Abstract

Background: Allergen‐specific immunotherapy, a unique inducer of tolerance, may result in T cell exhaution.
Aims: To investigate how the duration of house dust mite (HDM) subcutaneous immunotherapy (SCIT) affects the expression of major immune checkpoint (ICP) molecules on the surface of CD4⁺ T-helper and regulatory T (Treg) cells.

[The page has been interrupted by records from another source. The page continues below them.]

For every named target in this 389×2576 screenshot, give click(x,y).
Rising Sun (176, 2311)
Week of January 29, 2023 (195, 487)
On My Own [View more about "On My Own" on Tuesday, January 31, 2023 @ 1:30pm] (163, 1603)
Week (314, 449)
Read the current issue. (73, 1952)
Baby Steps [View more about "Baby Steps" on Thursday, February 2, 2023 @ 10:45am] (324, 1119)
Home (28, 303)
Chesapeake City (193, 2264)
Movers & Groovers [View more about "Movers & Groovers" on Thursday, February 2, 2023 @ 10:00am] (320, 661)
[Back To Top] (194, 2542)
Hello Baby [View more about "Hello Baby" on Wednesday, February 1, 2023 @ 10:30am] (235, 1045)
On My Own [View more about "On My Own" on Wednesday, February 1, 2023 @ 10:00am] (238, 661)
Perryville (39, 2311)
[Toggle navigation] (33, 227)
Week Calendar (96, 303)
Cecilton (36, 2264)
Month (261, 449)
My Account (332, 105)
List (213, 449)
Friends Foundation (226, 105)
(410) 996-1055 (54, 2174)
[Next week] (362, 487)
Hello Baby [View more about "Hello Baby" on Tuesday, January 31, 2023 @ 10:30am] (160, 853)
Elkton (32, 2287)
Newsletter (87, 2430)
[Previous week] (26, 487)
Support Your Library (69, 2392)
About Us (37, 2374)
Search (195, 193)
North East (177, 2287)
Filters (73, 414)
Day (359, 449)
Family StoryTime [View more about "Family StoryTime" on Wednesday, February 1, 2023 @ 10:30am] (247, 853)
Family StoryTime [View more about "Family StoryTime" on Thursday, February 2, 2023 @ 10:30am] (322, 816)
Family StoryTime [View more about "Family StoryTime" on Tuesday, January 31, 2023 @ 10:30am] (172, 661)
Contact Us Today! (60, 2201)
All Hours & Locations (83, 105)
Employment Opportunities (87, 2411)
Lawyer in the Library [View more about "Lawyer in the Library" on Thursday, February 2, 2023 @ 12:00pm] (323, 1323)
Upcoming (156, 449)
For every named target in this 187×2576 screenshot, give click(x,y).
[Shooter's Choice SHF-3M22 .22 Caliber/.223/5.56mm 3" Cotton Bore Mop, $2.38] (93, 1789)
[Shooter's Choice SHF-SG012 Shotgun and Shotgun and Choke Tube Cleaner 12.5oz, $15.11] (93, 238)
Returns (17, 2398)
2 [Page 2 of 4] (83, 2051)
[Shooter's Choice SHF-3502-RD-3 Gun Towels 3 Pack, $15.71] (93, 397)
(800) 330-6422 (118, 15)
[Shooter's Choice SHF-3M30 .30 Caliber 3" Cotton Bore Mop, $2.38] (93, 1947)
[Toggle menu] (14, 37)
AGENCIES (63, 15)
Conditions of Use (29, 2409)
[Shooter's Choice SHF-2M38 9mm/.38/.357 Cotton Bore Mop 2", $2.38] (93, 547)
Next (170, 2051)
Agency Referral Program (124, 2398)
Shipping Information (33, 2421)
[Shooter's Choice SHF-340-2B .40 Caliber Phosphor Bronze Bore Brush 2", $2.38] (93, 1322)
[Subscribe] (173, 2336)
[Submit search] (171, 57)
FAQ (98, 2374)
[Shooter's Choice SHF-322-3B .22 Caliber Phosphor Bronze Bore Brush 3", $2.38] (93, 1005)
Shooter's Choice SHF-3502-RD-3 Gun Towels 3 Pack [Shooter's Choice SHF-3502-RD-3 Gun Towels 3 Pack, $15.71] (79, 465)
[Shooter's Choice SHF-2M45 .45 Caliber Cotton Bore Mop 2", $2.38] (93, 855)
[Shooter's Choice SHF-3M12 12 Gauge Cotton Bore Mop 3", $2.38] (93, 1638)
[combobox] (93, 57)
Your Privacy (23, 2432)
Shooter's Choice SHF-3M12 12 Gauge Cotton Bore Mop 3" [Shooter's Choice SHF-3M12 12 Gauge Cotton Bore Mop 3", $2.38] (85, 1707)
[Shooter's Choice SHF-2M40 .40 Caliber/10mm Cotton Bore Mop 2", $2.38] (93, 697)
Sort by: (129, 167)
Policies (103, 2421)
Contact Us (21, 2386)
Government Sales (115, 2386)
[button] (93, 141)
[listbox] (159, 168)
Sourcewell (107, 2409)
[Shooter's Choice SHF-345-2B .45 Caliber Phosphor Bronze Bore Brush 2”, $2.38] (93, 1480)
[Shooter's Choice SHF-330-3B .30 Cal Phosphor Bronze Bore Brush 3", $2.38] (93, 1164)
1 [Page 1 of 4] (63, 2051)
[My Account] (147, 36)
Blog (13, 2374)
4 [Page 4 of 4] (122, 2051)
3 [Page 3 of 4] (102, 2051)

Study Design: Cross-sectional study.
Methods: We enrolled 28 children with HDM-induced allergic rhinitis (AR) and six controls. The study participants were divided into six groups: one group each of patients in their first, second, and third years of HDM-SCIT; one group each comprising those in the first year following HDM-SCIT and those on pharmacotherapy; and the control group. The expression of ICPs on CD4⁺ T and Treg cells was determined using flow cytometry, and plasma levels of soluble ICPs were estimated by ELISA.
Results: Our results revealed a significant increase in the expression of cytotoxic T lymphocyte-associated antigen 4 (CTLA-4) and lymphocyte activation gene 3 (LAG-3) on CD4⁺ T cells during the second and third years of SCIT, respectively. Additionally, a strong correlation was observed between the expression of CTLA-4 and T cell immunoglobulin and mucin domain containing molecule-3 in CD4⁺ T cells. Furthermore, we observed a significant correlation between the expressions of programmed cell death protein-1, CTLA-4, T cell Immunoreceptor with Immunoglobulin and Immunoreceptor Tyrosine-Based Inhibitory Motif domain, and LAG-3 on both CD4⁺ T and Treg cells. A robust correlation was observed between the plasma levels of soluble ICPs.
Conclusion: HDM-SCIT induces CD4⁺ T cell exhaution, which may contribute to tolerance induction in children with AR.